-------- Material for the task --------

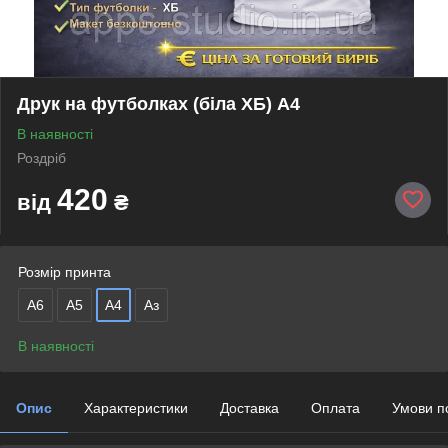
Друк на футболках (біла ХБ) А4
В наявності
Роздріб
420
від
₴
Розмір принта
А6
А5
А4
Аз
В наявності
Опис
Характеристики
Доставка
Оплата
Умови п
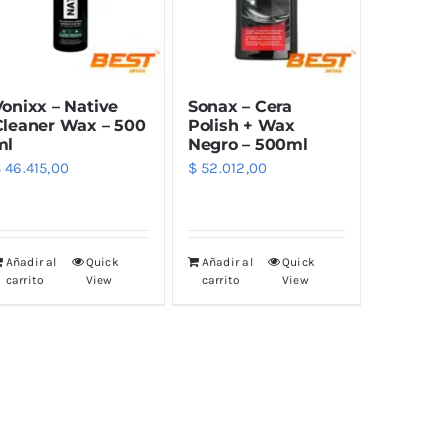
Vonixx – Native
Sonax – Cera
Cleaner Wax – 500
Polish + Wax
ml
Negro – 500ml
$
46.415,00
$
52.012,00
Añadir al
Quick
Añadir al
Quick
carrito
View
carrito
View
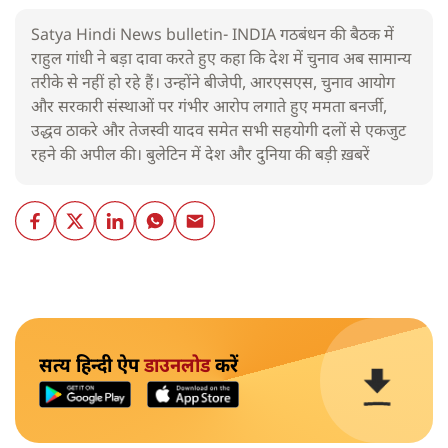
Satya Hindi News bulletin- INDIA गठबंधन की बैठक में
राहुल गांधी ने बड़ा दावा करते हुए कहा कि देश में चुनाव अब सामान्य
तरीके से नहीं हो रहे हैं। उन्होंने बीजेपी, आरएसएस, चुनाव आयोग
और सरकारी संस्थाओं पर गंभीर आरोप लगाते हुए ममता बनर्जी,
उद्धव ठाकरे और तेजस्वी यादव समेत सभी सहयोगी दलों से एकजुट
रहने की अपील की। बुलेटिन में देश और दुनिया की बड़ी ख़बरें
सत्य हिन्दी ऐप
डाउनलोड
करें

--------

◆ Problem to solve: All of the entries above should be copied exactly, with the images left out.

◆ Written answer:
Друк на футболках (біла ХБ) А4
В наявності
Роздріб
420
від
₴
Розмір принта
А6
А5
А4
Аз
В наявності
Опис
Характеристики
Доставка
Оплата
Умови п
Vonixx – Native
Sonax – Cera
Cleaner Wax – 500
Polish + Wax
ml
Negro – 500ml
$
46.415,00
$
52.012,00
Añadir al
Quick
Añadir al
Quick
carrito
View
carrito
View
Satya Hindi News bulletin- INDIA गठबंधन की बैठक में
राहुल गांधी ने बड़ा दावा करते हुए कहा कि देश में चुनाव अब सामान्य
तरीके से नहीं हो रहे हैं। उन्होंने बीजेपी, आरएसएस, चुनाव आयोग
और सरकारी संस्थाओं पर गंभीर आरोप लगाते हुए ममता बनर्जी,
उद्धव ठाकरे और तेजस्वी यादव समेत सभी सहयोगी दलों से एकजुट
रहने की अपील की। बुलेटिन में देश और दुनिया की बड़ी ख़बरें
सत्य हिन्दी ऐप
डाउनलोड
करें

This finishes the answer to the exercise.